# Arithmetic Conversion: Why Is My Result Rounded?

On a few occasions I have come across developers struggling to understand why a mathematical expression fails to produce the value they were expecting; the latest instance of this was in a StackExchange question today. In this situation in particular the phrasing of the question (which is asking how to specify the precision of a decimal variable) demonstrates just how confusing this issue can be. The behaviour being observed is due to something called arithmetic conversion and specifically the rules which govern its behaviour.

### An Example

The clearest way to demonstrate the problem is to work with numeric values directly, as we can work through the expression in the same way that the system does.

```
Double x = 3 * (5 / 2);
```

Chances are, if you're not aware of how arithmetic conversion rules typically work, you will expect x to have the value 7.5, so what do we actually get if that is not the case?

```
// Output: USER_DEBUG [2]|DEBUG|x = 6.0
```

Oh. What happened? We have been victims of rounding: when the expression (5 / 2) was calculated, the result of it was rounded down to 2, so when it is subsequently multiplied by 3 we get the value 6. All of the values we use in our expression are integers, and we would have obtained the exact same result if we had used integer variables in place of the numeric constants.

### Wait, Why?

Put simply, arithmetic conversion is a process whereby a system will convert the types of variables automatically when different types are used together in an expression. The reason for doing so is to ensure precision is maintained, yet in our scenario (and many others) the type of the variable being assigned to in the end is not relevant during the initial calculations.

In the code statement we used the division is the first part of the expression evaluated, and here we only deal with integers and so there is no need for conversion to another type. After the division, we have integer multiplication to perform (3 * 2), and again no conversions are required. Only after this, when the assignment is carried out, do we encounter a type mismatch between operands. On the right hand side we have the value 6, and on the left, a double precision variable to which it must be assigned; predictably the value we end up with is 6.0.

### Fixing It

The solution to this is probably simpler than you might expect, or it could be that you have already spotted it. The problem arises because we use integers in a statement where we already know that the result will most likely not be a whole number, so the solution is to use a more precise value to begin with.

```
Double x = 3 * (5 / 2.0);
// Output: USER_DEBUG [2]|DEBUG|x = 7.5);
```

Adding .0 indicates to the compiler that our value should be interpreted as a `Double`

or `Decimal`

type (similarly appending `L`

would indicate a `Long`

type), and by doing so the system then knows that it needs to use double precision when using this value in an expression. In the case of (5 / 2.0) it converts the type of the constant 5 to match that of 2.0, and then the result uses double precision also, with the value 2.5.

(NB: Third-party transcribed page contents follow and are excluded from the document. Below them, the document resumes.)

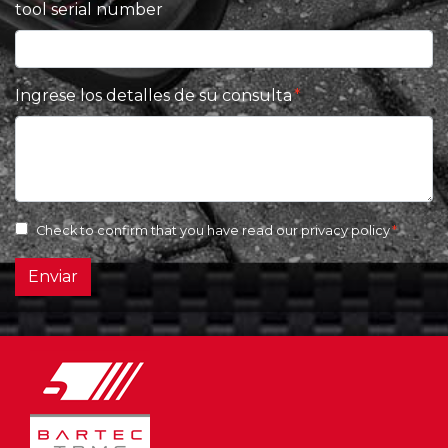
tool serial number
Ingrese los detalles de su consulta
Check to confirm that you have read our
privacy policy
Enviar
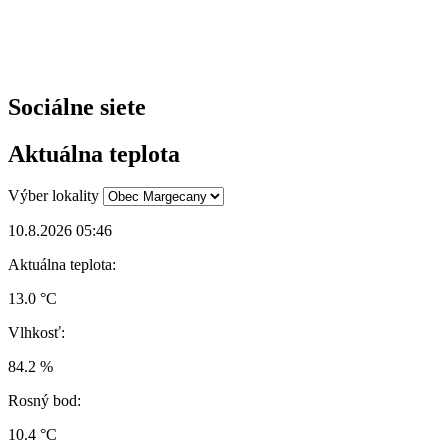
Sociálne siete
Aktuálna teplota
Výber lokality
10.8.2026 05:46
Aktuálna teplota:
13.0 °C
Vlhkosť:
84.2 %
Rosný bod:
10.4 °C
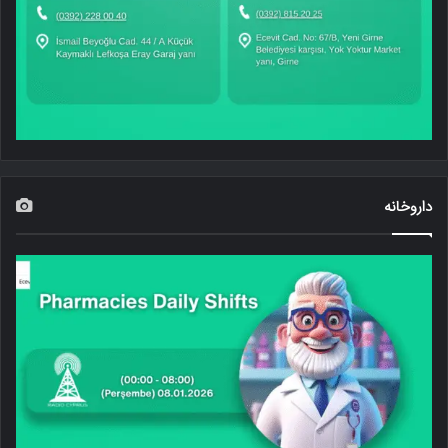
داروخانه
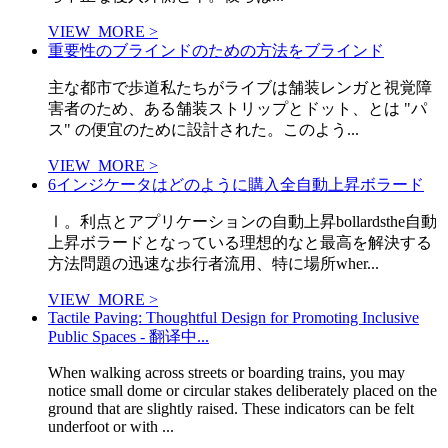
VIEW_MORE >
重要性のブラインドのための方法をブラインド
主な都市で歩道私たちがライブは舗装レンガと視覚障
害者のため、ある舗装ストリップとドット、とは "パ
ス" の便宜のために設計された。このよう...
VIEW_MORE >
6インジケータはどのように購入全自動上昇ボラード
Ⅰ。利点とアプリケーションの自動上昇bollardsthe自動
上昇ボラードとなっている理想的なと最高を解決する
方法問題の迅速な歩行者流用、特に場所wher...
VIEW_MORE >
Tactile Paving: Thoughtful Design for Promoting Inclusive
Public Spaces - 翻译中...
When walking across streets or boarding trains, you may
notice small dome or circular stakes deliberately placed on the
ground that are slightly raised. These indicators can be felt
underfoot or with ...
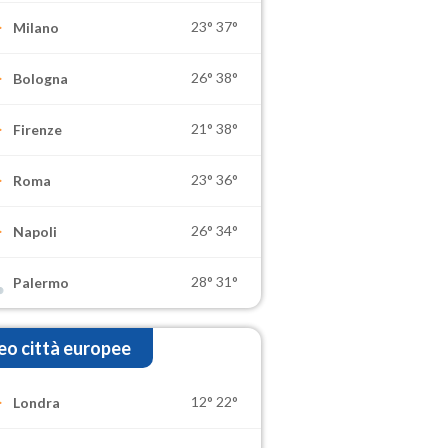
23°
37°
Milano
26°
38°
Bologna
21°
38°
Firenze
23°
36°
Roma
26°
34°
Napoli
28°
31°
Palermo
o città europee
12°
22°
Londra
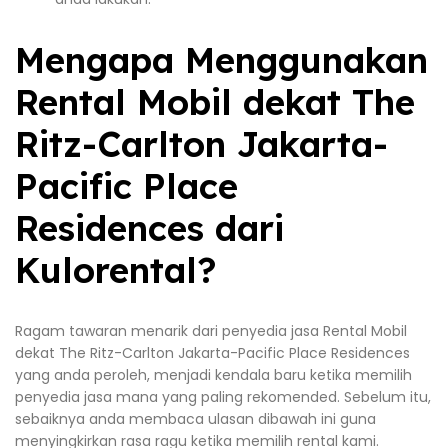
Mengapa Menggunakan
Rental Mobil dekat The
Ritz-Carlton Jakarta-
Pacific Place
Residences dari
Kulorental?
Ragam tawaran menarik dari penyedia jasa Rental Mobil
dekat The Ritz-Carlton Jakarta-Pacific Place Residences
yang anda peroleh, menjadi kendala baru ketika memilih
penyedia jasa mana yang paling rekomended. Sebelum itu,
sebaiknya anda membaca ulasan dibawah ini guna
menyingkirkan rasa ragu ketika memilih rental kami.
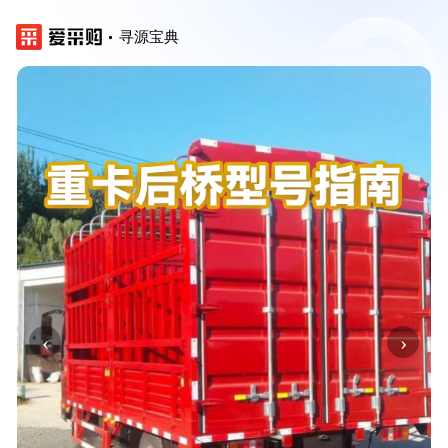
寻源宝典
‹
›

The documentation explains these suffices and also includes an interesting, but not unexpected, note regarding the use of numeric constants which are too large to be stored in an `Integer`

variable (side note: judging by the 11 digit example the system uses 32 bit integers).

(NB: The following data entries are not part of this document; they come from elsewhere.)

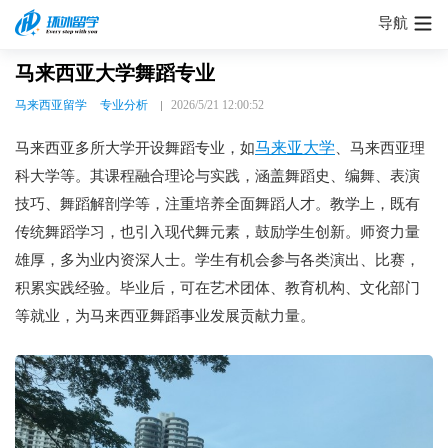
导航
马来西亚大学舞蹈专业
马来西亚留学
专业分析
2026/5/21 12:00:52
马来亚大学
马来西亚多所大学开设舞蹈专业，如
、马来西亚理
科大学等。其课程融合理论与实践，涵盖舞蹈史、编舞、表演
技巧、舞蹈解剖学等，注重培养全面舞蹈人才。教学上，既有
传统舞蹈学习，也引入现代舞元素，鼓励学生创新。师资力量
雄厚，多为业内资深人士。学生有机会参与各类演出、比赛，
积累实践经验。毕业后，可在艺术团体、教育机构、文化部门
等就业，为马来西亚舞蹈事业发展贡献力量。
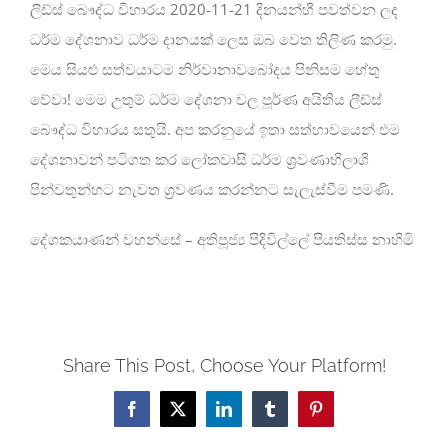
ලීඩ්ස් බෞද්ධ විහාරය 2020-11-21 දිනයන්හී පවත්වන ලද
ධර්ම දේශනාව ධර්ම දානයක් ලෙස ඔබ වෙත තිලිණ කරමු.
මෙය සියළු සත්වයාටම නිර්වානාවබෝදය පිනිසම හේතු
වේවා! මෙම උතුම් ධර්ම දේශනා වල පූර්ණ අයිතිය ලීඩ්ස්
බෞද්ධ විහාරය සතුයි. අප කරනුයේ ඉතා සත්භාවයෙන් එම
දේශනාවන් පටිගත කර ලෝකවාසි ධර්ම ශ්‍රවණාභිලාශී
පින්වතුන්හට නැවත ශ්‍රවණය කරන්නට සැලැස්වීම පමණි.
දේශකයාණන් වහන්සේ – අතිපූජ්‍ය පිදිවිල්ලේ පියතිස්ස නාහිමි
Share This Post, Choose Your Platform!
Facebook
X
LinkedIn
Tumblr
Pinterest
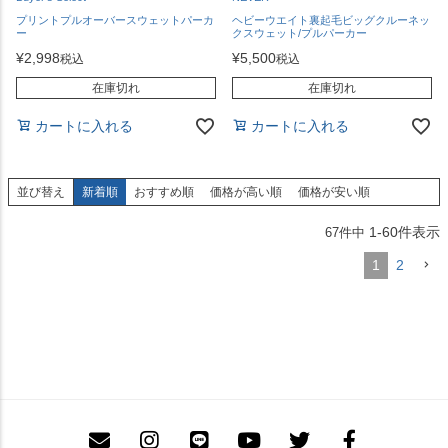
プリントプルオーバースウェットパーカ
ヘビーウエイト裏起毛ビッグクルーネッ
ー
クスウェット/プルパーカー
¥
2,998
¥
5,500
税込
税込
在庫切れ
在庫切れ
カートに入れる
カートに入れる
並び替え
新着順
おすすめ順
価格が高い順
価格が安い順
1
-
60
件表示
67
件中
1
2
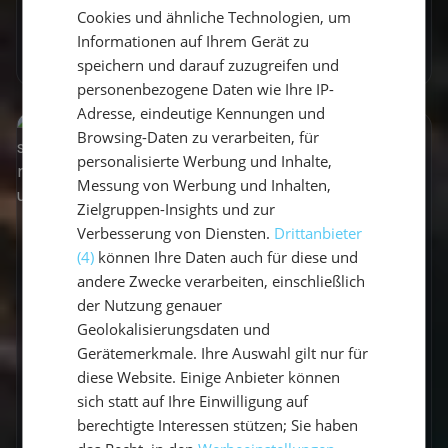
Vicci
•
9. Januar 2025
Cookies und ähnliche Technologien, um
ENGLISH
Informationen auf Ihrem Gerät zu
Mehr erfahren
speichern und darauf zuzugreifen und
personenbezogene Daten wie Ihre IP-
Adresse, eindeutige Kennungen und
Browsing-Daten zu verarbeiten, für
personalisierte Werbung und Inhalte,
Messung von Werbung und Inhalten,
Zielgruppen-Insights und zur
Verbesserung von Diensten.
Drittanbieter
(4)
können Ihre Daten auch für diese und
andere Zwecke verarbeiten, einschließlich
der Nutzung genauer
Geolokalisierungsdaten und
Gerätemerkmale. Ihre Auswahl gilt nur für
diese Website. Einige Anbieter können
sich statt auf Ihre Einwilligung auf
Aktivurlaub
berechtigte Interessen stützen; Sie haben
Yoga in der Natur: Der ideale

Additional Considerations for Data Types Data Types of Numeric Values Numeric values represent Integer values unless they are appended with L for a Long or with .0 for a Double or Decimal. For example, the expression Long d = 123; declares a Long variable named d and assigns it to an Integer numeric value (123), which is implicitly converted to a Long. The Integer value on the right hand side is within the range for Integers and the assignment succeeds. However, if the numeric value on the right hand side exceeds the maximum value for an Integer, you get a compilation error. In this case, the solution is to append L to the numeric value so that it represents a Long value which has a wider range, as shown in this example: Long d = 2147483648L;.

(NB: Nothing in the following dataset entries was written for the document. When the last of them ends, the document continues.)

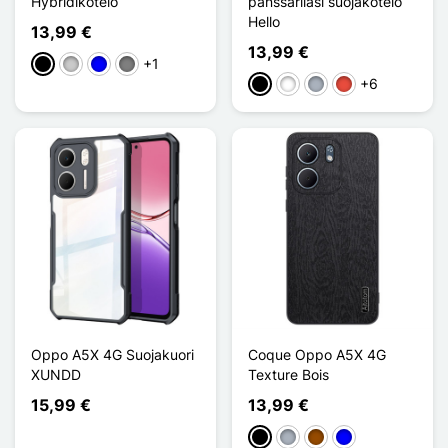
Hybridikotelo
panssarilasi suojakotelo
Hello
13,99 €
13,99 €
+1
Musta
Transparent
Sininen
Gris Transparent
+6
Musta
Valkoinen
Harmaa
Punainen
Oppo A5X 4G Suojakuori
Coque Oppo A5X 4G
XUNDD
Texture Bois
15,99 €
13,99 €
Musta
Harmaa
Ruskea
Sininen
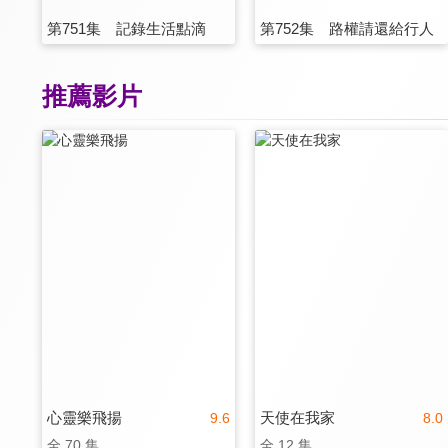
第751集 記錄生活點滴
第752集 路權請還給行人
推薦影片
心靈樂飛揚
天使在我家
9.6
8.0
全 70 集
全 12 集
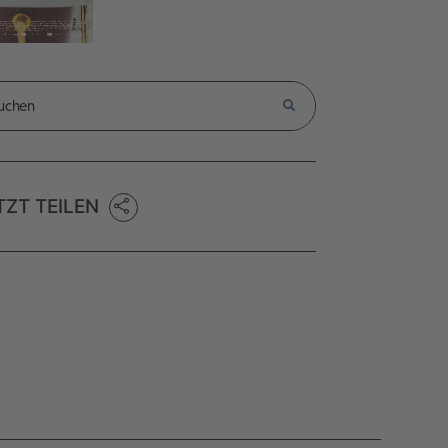
TZT TEILEN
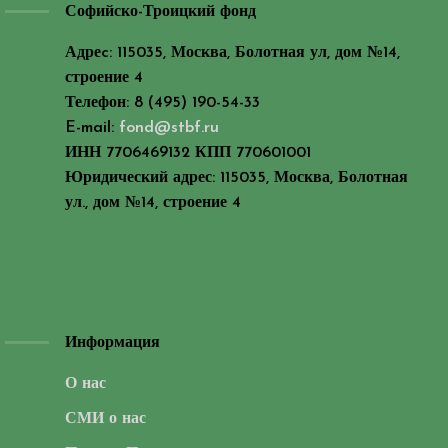
Софийско-Троицкий фонд
Адреc: 115035, Москва, Болотная ул, дом №14,
строение 4
Телефон: 8 (495) 190-54-33
E-mail:
fond@stbf.ru
ИНН 7706469132 КПП 770601001
Юридический адрес: 115035, Москва, Болотная
ул., дом №14, строение 4
Информация
О нас
СМИ о нас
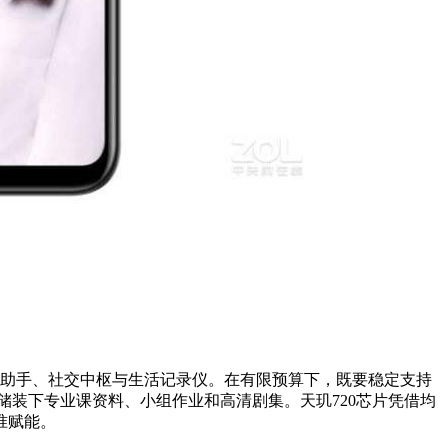
助手、社交中枢与生活记录仪。在有限预算下，既要稳定支持
装下专业课资料、小组作业和高清剧集。天玑720芯片凭借均
准赋能。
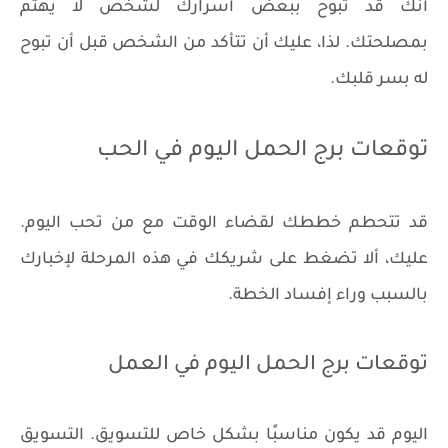
أنك قد تبوح ببعض أسرارك لشخص لا يهتم
بمصلحتك. لذا، عليك أن تتأكد من الشخص قبل أن تبوح
له بسر قلبك.
توقعات برج الحمل اليوم في الحب
قد تتحطم خططك لقضاء الوقت مع من تحب اليوم.
عليك، ألا تضغط على شريكك في هذه المرحلة لإخبارك
بالسبب وراء إفساد الخطة.
توقعات برج الحمل اليوم في العمل
اليوم قد يكون مناسبًا بشكل خاص للتسويق. التسويق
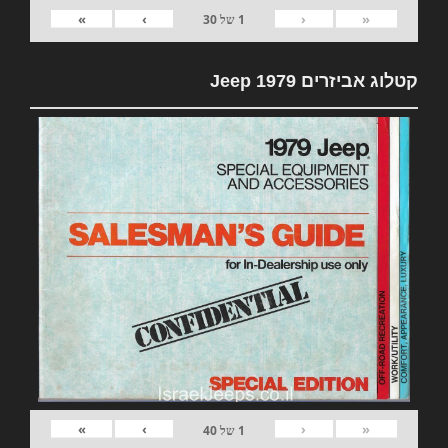
»
›
‹
«
1
של
30
קטלוג אביזרים 1979 Jeep
»
›
‹
«
1
של
40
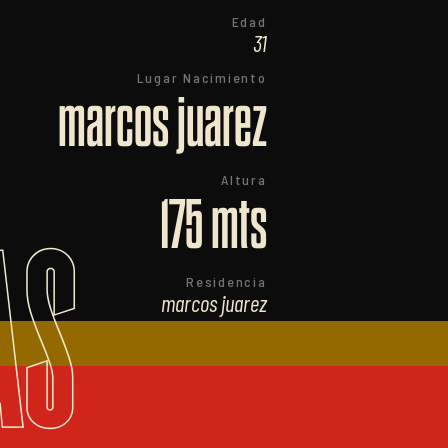
Edad
31
Lugar Nacimiento
marcos juarez
Altura
175 mts
AS
Residencia
marcos juarez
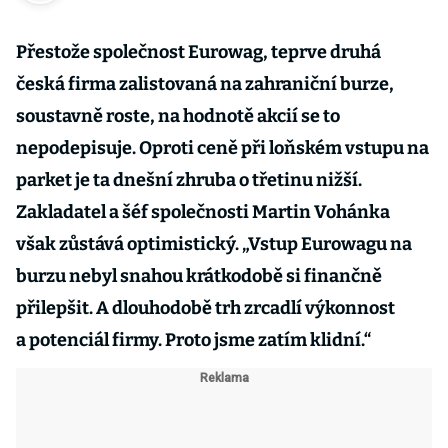
Přestože společnost Eurowag, teprve druhá
česká firma zalistovaná na zahraniční burze,
soustavně roste, na hodnotě akcií se to
nepodepisuje. Oproti ceně při loňském vstupu na
parket je ta dnešní zhruba o třetinu nižší.
Zakladatel a šéf společnosti Martin Vohánka
však zůstává optimistický. „Vstup Eurowagu na
burzu nebyl snahou krátkodobě si finančně
přilepšit. A dlouhodobě trh zrcadlí výkonnost
a potenciál firmy. Proto jsme zatím klidní.“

### What if I'm Using Variables, Not Constants?

If you have been caught out by this problem there is a fair chance you're dividing by an integer constant and can use the fix above. If you are using two Integer variables you can probably change the type of one to be more suitable, again making for an easy fix.

```
Double y = 5; // Integer y = 5;
Double x = 3 * (y / 2);
```

Last but not least, if you absolutely have to keep the types as they are, you'll be pleased to know that there is yet another easy fix: just use an explicit cast.

```
Integer y = 5;
Integer z = 2;
Double x = 3 * (y / (Double)z);
```

### Wrap Up

To summarise, if you ever find that the result of a calculation is not as you expect, and you know the expression and input are correct, then check to see what data types are involved. An extra two key presses could be all you need to preserve your sanity.